Kıymetli Evrakta Hak ve Senet Mündemiçtir(İçkin) ; İç İçe Geçmiştir
Kıymetli evrakın konusuna giren senet kira kontratı, ödeme makbuzu gibi adi senetlerden farklı olarak kaybedilmesi durumunda hakkın ortadan kalktığı senetlerdir. Çünkü Kıymetli evraktaki senette hak ve senet iç içe geçmiştir. Kaybedilmesi durumunda alacaklı olan hak sahibinin hakkı senetle bağlantılı olduğu için senet olmadığı sürece hakkını ileri sürememektedir.

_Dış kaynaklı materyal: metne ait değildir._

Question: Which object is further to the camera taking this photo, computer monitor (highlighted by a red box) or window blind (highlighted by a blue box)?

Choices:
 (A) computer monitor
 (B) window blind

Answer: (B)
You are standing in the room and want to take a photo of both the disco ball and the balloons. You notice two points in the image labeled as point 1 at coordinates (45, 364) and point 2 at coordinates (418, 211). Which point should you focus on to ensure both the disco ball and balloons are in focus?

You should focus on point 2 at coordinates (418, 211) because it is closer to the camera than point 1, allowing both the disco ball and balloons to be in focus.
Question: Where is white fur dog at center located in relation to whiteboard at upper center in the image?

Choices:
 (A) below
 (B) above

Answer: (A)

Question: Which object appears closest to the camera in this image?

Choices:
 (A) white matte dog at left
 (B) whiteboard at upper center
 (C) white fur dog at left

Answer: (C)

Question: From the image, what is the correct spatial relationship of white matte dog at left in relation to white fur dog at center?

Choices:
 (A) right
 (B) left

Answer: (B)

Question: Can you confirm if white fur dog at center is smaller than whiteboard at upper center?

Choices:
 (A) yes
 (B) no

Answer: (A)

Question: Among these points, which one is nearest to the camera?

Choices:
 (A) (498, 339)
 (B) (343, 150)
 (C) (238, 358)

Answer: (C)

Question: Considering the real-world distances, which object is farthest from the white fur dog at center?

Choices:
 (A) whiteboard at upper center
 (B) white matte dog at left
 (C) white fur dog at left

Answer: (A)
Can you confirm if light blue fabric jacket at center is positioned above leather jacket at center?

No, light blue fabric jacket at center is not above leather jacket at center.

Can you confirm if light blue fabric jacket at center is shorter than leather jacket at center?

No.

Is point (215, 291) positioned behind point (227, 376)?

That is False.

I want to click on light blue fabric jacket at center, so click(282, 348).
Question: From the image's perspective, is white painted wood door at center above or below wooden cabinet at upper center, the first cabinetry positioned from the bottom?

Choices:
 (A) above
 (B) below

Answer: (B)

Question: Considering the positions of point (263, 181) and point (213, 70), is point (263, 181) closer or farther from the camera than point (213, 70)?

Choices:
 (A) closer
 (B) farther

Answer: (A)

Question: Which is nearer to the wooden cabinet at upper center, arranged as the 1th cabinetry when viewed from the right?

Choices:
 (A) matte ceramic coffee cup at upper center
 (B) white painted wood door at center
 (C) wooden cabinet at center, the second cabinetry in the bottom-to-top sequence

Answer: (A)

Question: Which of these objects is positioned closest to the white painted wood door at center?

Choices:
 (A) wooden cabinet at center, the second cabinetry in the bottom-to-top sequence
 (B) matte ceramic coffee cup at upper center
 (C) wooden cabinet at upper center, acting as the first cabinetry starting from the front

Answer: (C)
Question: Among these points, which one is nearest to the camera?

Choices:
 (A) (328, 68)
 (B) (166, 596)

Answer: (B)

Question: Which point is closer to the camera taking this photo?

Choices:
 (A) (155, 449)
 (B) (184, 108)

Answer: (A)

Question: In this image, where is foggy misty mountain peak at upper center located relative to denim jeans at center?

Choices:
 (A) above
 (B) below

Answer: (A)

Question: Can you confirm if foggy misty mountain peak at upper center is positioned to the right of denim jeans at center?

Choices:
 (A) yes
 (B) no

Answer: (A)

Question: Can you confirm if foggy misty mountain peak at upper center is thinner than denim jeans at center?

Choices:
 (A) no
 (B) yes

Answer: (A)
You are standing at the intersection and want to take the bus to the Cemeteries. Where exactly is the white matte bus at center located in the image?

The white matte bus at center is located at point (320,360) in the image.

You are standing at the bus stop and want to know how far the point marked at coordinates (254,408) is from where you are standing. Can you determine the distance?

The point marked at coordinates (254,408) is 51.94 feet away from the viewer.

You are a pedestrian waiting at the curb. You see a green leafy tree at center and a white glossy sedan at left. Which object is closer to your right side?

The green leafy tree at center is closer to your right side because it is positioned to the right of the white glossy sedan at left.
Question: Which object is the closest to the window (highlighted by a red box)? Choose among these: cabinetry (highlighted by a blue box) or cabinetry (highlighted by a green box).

Senette Yapışık Hakkın Senetten Ayrı Devredilememesi ve İleri Sürülememesi
Türk Ticaret Kanunu m.645 kanun hükmü uyarınca senetteki hakkın senetten ayrı ileri sürülemeyeceği ve devredilemeyeceği belirtilmiştir. Bunun sebebi senetteki hakkın senetle iç içe geçmiş olmasından kaynaklanmaktadır. Hakkın devredilebilmesi ve başkası tarafından kullanılabilmesi için senedinin devrinin yanında ayrıca devri için senedin teslimi de gerekmektedir.
Kıymetli Evrakta Borçlunun Durumu:
Kıymetli evrakta borçlunun durumu ve borçtan kurtulmasının yolları TTK m.646 kanun hükmünde belirtilen şartlara bağlanmıştır.
MADDE 646-
Kıymetli evrakın borçlusu, ancak senedin teslimi karşılığında ödeme ile yükümlüdür.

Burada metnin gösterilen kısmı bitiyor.